Acta horticulturae 2012 no.960 pp. 77-82
Fulvia fulva, Oidium neolycopersici, Solanum lycopersicum var. cerasiforme, Solanum pimpinellifolium, conidia, conidiophores, cultivars, disease control, dominant genes, economics, fungi, genotype, germ tube, germination, greenhouses, hypersensitive response, leaves, models, necrosis, recessive genes, screening, sporulation, tomatoes
Leaf mould caused by Cladosporium fulvum is one of the most widespread tomato disease in greenhouse. The use of resistant cultivars is the most economic and decisive tool to control the disease. In a screening for leaf mould resistance numerous accessions of Lycopersicon pimpinellifolium, L. peruvianum and L. esculentum var. cerasiforme and the race 0 of C. fulvum were used. Among the tested accessions a general reaction of susceptibility was observed. Only the one accession of L. esculentum var. cerasiforme was resistant to C. fulvum. This accession was self-fertilized and signed as line R-28. The resistance reaction was evident on leaves with chlorotic spots that later became necrotic.
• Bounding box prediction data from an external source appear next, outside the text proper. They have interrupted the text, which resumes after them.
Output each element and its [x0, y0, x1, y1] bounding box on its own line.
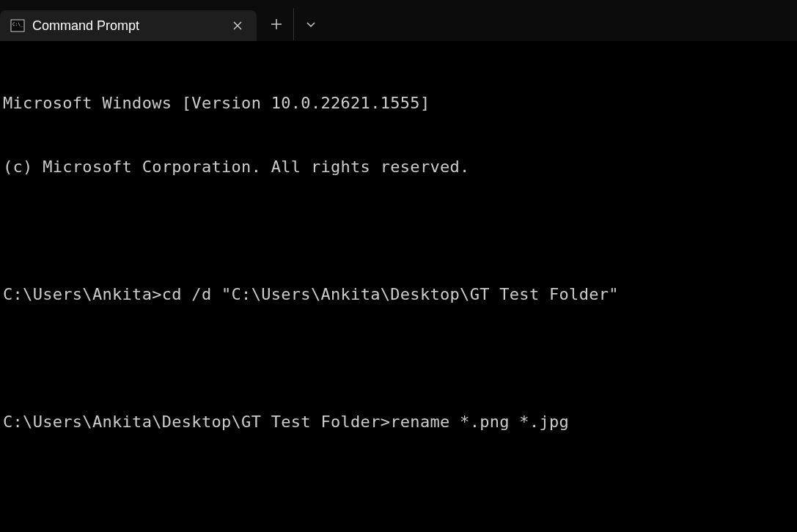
command-1: cd /d "C:\Users\Ankita\Desktop\GT Test F…	[162, 284, 619, 305]
version-line: Microsoft Windows [Version 10.0.22621.15…	[3, 92, 794, 114]
tab-title: Command Prompt	[32, 18, 221, 34]
copyright-line: (c) Microsoft Corporation. All rights re…	[3, 156, 794, 177]
blank-line	[3, 347, 794, 369]
prompt-1: C:\Users\Ankita>	[3, 284, 162, 305]
new-tab-button[interactable]	[260, 8, 293, 40]
blank-line	[3, 476, 794, 497]
tab-command-prompt[interactable]: C:\_ Command Prompt	[0, 10, 257, 41]
svg-text:C:\_: C:\_	[12, 21, 23, 27]
command-2: rename *.png *.jpg	[390, 411, 569, 432]
prompt-2: C:\Users\Ankita\Desktop\GT Test Folder>	[3, 411, 390, 432]
title-bar: C:\_ Command Prompt	[0, 0, 797, 41]
cmd-icon: C:\_	[10, 18, 25, 33]
terminal-output[interactable]: Microsoft Windows [Version 10.0.22621.15…	[0, 41, 797, 532]
close-tab-button[interactable]	[227, 15, 248, 36]
blank-line	[3, 220, 794, 241]
command-line-1: C:\Users\Ankita>cd /d "C:\Users\Ankita\D…	[3, 284, 794, 305]
tab-dropdown-button[interactable]	[293, 8, 327, 40]
command-line-2: C:\Users\Ankita\Desktop\GT Test Folder>r…	[3, 411, 794, 432]
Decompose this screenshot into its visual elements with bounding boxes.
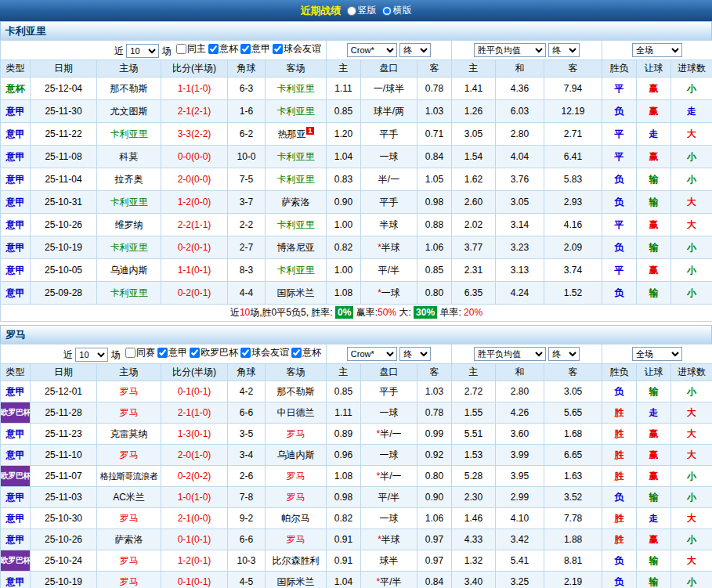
filter-checkbox-0[interactable]: 同赛	[125, 346, 155, 359]
scope-select[interactable]: 全场	[632, 43, 682, 57]
layout-option-horizontal[interactable]: 横版	[382, 4, 412, 17]
goals-result-cell: 小	[671, 168, 712, 191]
handicap-result-cell: 赢	[637, 78, 671, 100]
home-odds-cell: 0.85	[327, 381, 361, 402]
filter-checkbox-1[interactable]: 意甲	[157, 346, 187, 359]
handicap-cell: 半/一	[361, 168, 417, 191]
home-odds-cell: 1.08	[327, 282, 361, 305]
odds-company-select[interactable]: Crow*	[347, 347, 397, 361]
match-row: 欧罗巴杯25-11-07格拉斯哥流浪者0-2(0-2)2-6罗马1.08*半/一…	[1, 466, 712, 487]
col-avg-draw: 和	[496, 364, 544, 381]
checkbox-label: 意甲	[251, 42, 270, 56]
handicap-cell: 球半/两	[361, 100, 417, 123]
recent-count-select[interactable]: 10	[126, 44, 159, 58]
goals-result-cell: 小	[671, 282, 712, 305]
avg-away-cell: 1.88	[544, 529, 602, 550]
handicap-result-cell: 输	[637, 191, 671, 214]
checkbox[interactable]	[240, 44, 251, 54]
away-team-cell: 卡利亚里	[266, 100, 327, 123]
avg-away-cell: 5.65	[544, 402, 602, 424]
filter-checkbox-0[interactable]: 同主	[176, 42, 206, 56]
away-team-cell: 萨索洛	[266, 191, 327, 214]
corner-cell: 6-2	[228, 123, 266, 146]
match-row: 意甲25-10-30罗马2-1(0-0)9-2帕尔马0.82一球1.061.46…	[1, 508, 712, 529]
date-cell: 25-12-01	[31, 381, 97, 402]
goals-result-cell: 小	[671, 146, 712, 168]
checkbox[interactable]	[240, 348, 251, 358]
col-avg-home: 主	[452, 60, 496, 78]
avg-draw-cell: 3.95	[496, 466, 544, 487]
avg-state-select[interactable]: 终	[548, 347, 580, 361]
home-team-cell: 格拉斯哥流浪者	[97, 466, 161, 487]
horizontal-layout-radio[interactable]	[382, 6, 392, 16]
result-cell: 负	[602, 381, 637, 402]
avg-away-cell: 2.93	[544, 191, 602, 214]
toolbar-row: 近 10 场 同赛意甲欧罗巴杯球会友谊意杯 Crow* 终 胜平负均值 终	[1, 345, 712, 364]
avg-odds-select[interactable]: 胜平负均值	[474, 347, 546, 361]
recent-count-select[interactable]: 10	[75, 348, 108, 362]
avg-odds-select[interactable]: 胜平负均值	[474, 43, 546, 57]
scope-select[interactable]: 全场	[632, 347, 682, 361]
avg-draw-cell: 2.99	[496, 487, 544, 508]
away-team-cell: 罗马	[266, 487, 327, 508]
away-odds-cell: 0.78	[417, 78, 452, 100]
goals-result-cell: 走	[671, 100, 712, 123]
corner-cell: 3-7	[228, 191, 266, 214]
filter-checkbox-4[interactable]: 意杯	[291, 346, 321, 359]
checkbox-label: 意杯	[302, 346, 321, 359]
filter-checkbox-3[interactable]: 球会友谊	[273, 42, 321, 56]
scope-controls: 全场	[602, 41, 712, 60]
avg-home-cell: 1.32	[452, 550, 496, 572]
avg-draw-cell: 3.05	[496, 191, 544, 214]
filter-checkbox-3[interactable]: 球会友谊	[240, 346, 289, 359]
column-header-row: 类型 日期 主场 比分(半场) 角球 客场 主 盘口 客 主 和 客 胜负 让球…	[1, 60, 712, 78]
handicap-cell: 一球	[361, 402, 417, 424]
avg-home-cell: 5.51	[452, 424, 496, 445]
filter-checkbox-2[interactable]: 意甲	[240, 42, 270, 56]
column-header-row: 类型 日期 主场 比分(半场) 角球 客场 主 盘口 客 主 和 客 胜负 让球…	[1, 364, 712, 381]
checkbox[interactable]	[208, 44, 219, 54]
handicap-result-cell: 赢	[637, 259, 671, 282]
checkbox[interactable]	[176, 44, 186, 54]
checkbox[interactable]	[125, 348, 136, 358]
filter-checkbox-1[interactable]: 意杯	[208, 42, 238, 56]
layout-option-vertical[interactable]: 竖版	[347, 4, 377, 17]
col-avg-home: 主	[452, 364, 496, 381]
corner-cell: 6-6	[228, 529, 266, 550]
checkbox[interactable]	[157, 348, 168, 358]
checkbox[interactable]	[190, 348, 200, 358]
date-cell: 25-10-26	[31, 214, 97, 236]
avg-home-cell: 5.28	[452, 466, 496, 487]
scope-controls: 全场	[602, 345, 712, 364]
score-cell: 2-0(1-0)	[161, 445, 228, 466]
checkbox[interactable]	[291, 348, 302, 358]
date-cell: 25-10-26	[31, 529, 97, 550]
away-odds-cell: 0.84	[417, 572, 452, 588]
result-cell: 负	[602, 236, 637, 259]
home-odds-cell: 0.98	[327, 487, 361, 508]
avg-draw-cell: 3.14	[496, 214, 544, 236]
away-give-star: *	[378, 287, 381, 298]
avg-draw-cell: 2.80	[496, 123, 544, 146]
profit-rate-value: 50%	[378, 307, 396, 318]
match-row: 意甲25-11-30尤文图斯2-1(2-1)1-6卡利亚里0.85球半/两1.0…	[1, 100, 712, 123]
summary-cell: 近10场,胜0平5负5, 胜率: 0% 赢率:50% 大: 30% 单率: 20…	[1, 305, 712, 322]
vertical-layout-radio[interactable]	[347, 6, 356, 16]
odds-state-select[interactable]: 终	[399, 43, 431, 57]
avg-state-select[interactable]: 终	[548, 43, 580, 57]
avg-home-cell: 6.35	[452, 282, 496, 305]
date-cell: 25-11-08	[31, 146, 97, 168]
odds-state-select[interactable]: 终	[399, 347, 431, 361]
result-cell: 胜	[602, 445, 637, 466]
checkbox[interactable]	[273, 44, 283, 54]
result-cell: 负	[602, 168, 637, 191]
home-odds-cell: 1.11	[327, 78, 361, 100]
result-cell: 胜	[602, 402, 637, 424]
col-odds-home: 主	[327, 364, 361, 381]
checkbox-label: 欧罗巴杯	[201, 346, 238, 359]
filter-checkbox-2[interactable]: 欧罗巴杯	[190, 346, 238, 359]
odds-company-select[interactable]: Crow*	[347, 43, 397, 57]
date-cell: 25-10-19	[31, 236, 97, 259]
away-team-cell: 乌迪内斯	[266, 445, 327, 466]
result-cell: 负	[602, 572, 637, 588]
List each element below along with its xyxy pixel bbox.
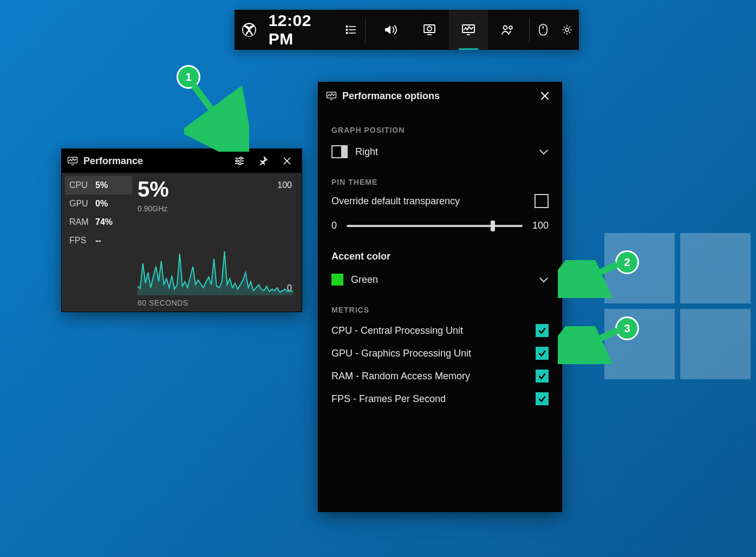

Microscopic observations showed no differences between the resistant and the susceptible genotypes either in the phase of conidia germination and in elongation of germ tube. After one week on the susceptible plants conidiophores were evident whereas, on the leaves of line R-28 accession, fungi sporulation was never observed. In inheritance analysis, segregation ratios strongly fitted a single and dominant gene model conferring resistance in line R-28. Necrosis of leaves indicated that the resistance mechanism was a hypersensitive reaction. Resistance to C. fulvum found in the accession line R-28 is the first report about a monogenic and dominant gene in L. esculentum var. cerasiforme. It is important to emphasize that in previous studies in the accession line R-28 were also identified a resistance to Oidium neolycopersici conferred by a single recessive gene signed as ol-2.